Umstände dieser Art wurden vom Angeklagten in seiner Einlassung aber vorgebracht. In der Hauptverhandlung am 8.Juli 1986 bekannte sich Ernst M*** des vorsätzlichen Mordes nicht schuldig (S 187/III).
Wörtlich führte er unter anderem aus: "Als ich mit der Hacke gegen meine Frau schlug, war ich ganz von Sinnen, ich weiß nicht, warum ich immer wieder zugeschlagen habe ..." (S 192/III). Damit brachte der Angeklagte der Sache nach aber zum Ausdruck, zur Tatzeit nicht einmal die faktische Bedeutung seines Verhaltens erkannt zu haben und somit nicht diskretionsfähig gewesen zu sein. Es war daher die Stellung einer Zusatzfrage in der Richtung des § 11 StGB indiziert, weil der Angeklagte sich dahin verantwortete, "ganz von Sinnen" gewesen zu sein, sohin in einer tiefgreifenden Bewußtseinsstörung oder einer anderen schweren, einer Geisteskrankheit, einem Schwachsinn oder einer tiefgreifenden Bewußtseinsstörung gleichwertigen seelischen Störung gehandelt zu haben.
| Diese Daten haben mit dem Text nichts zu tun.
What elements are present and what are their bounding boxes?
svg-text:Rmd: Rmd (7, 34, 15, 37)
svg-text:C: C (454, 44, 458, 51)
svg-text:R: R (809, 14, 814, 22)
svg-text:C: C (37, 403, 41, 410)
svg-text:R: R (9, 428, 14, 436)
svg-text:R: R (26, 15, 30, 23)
Der Schwurgerichtshof hat mit Zwischenerkenntnis (S 206/III) den Antrag des Angeklagten auf Stellung einer Zusatzfrage in Richtung § 11 StGB mit der Begründung abgewiesen, daß das Vorliegen einer Zurechnungsunfähigkeit des Angeklagten zur Tatzeit durch das klare und schlüssige Gutachten des Sachverständigen UnivProf. Dr. P*** auszuschließen sei. Damit aber hat er in unzulässiger Weise eine Tatfrage gelöst, deren Beurteilung ausschließlich den Geschwornen zu überlassen ist (vgl. hiezu 12 Os 40/76, 10 Os 11/86 u. ENr. 25 zu § 313 in Mayerhofer-Rieder, StPO 2 ).
Schon aus diesem Grunde war eine Kassation des angefochtenen Urteils unumgänglich, ohne daß es notwendig gewesen wäre, auf die weiteren geltendgemachten Nichtigkeitsgründe einzugehen.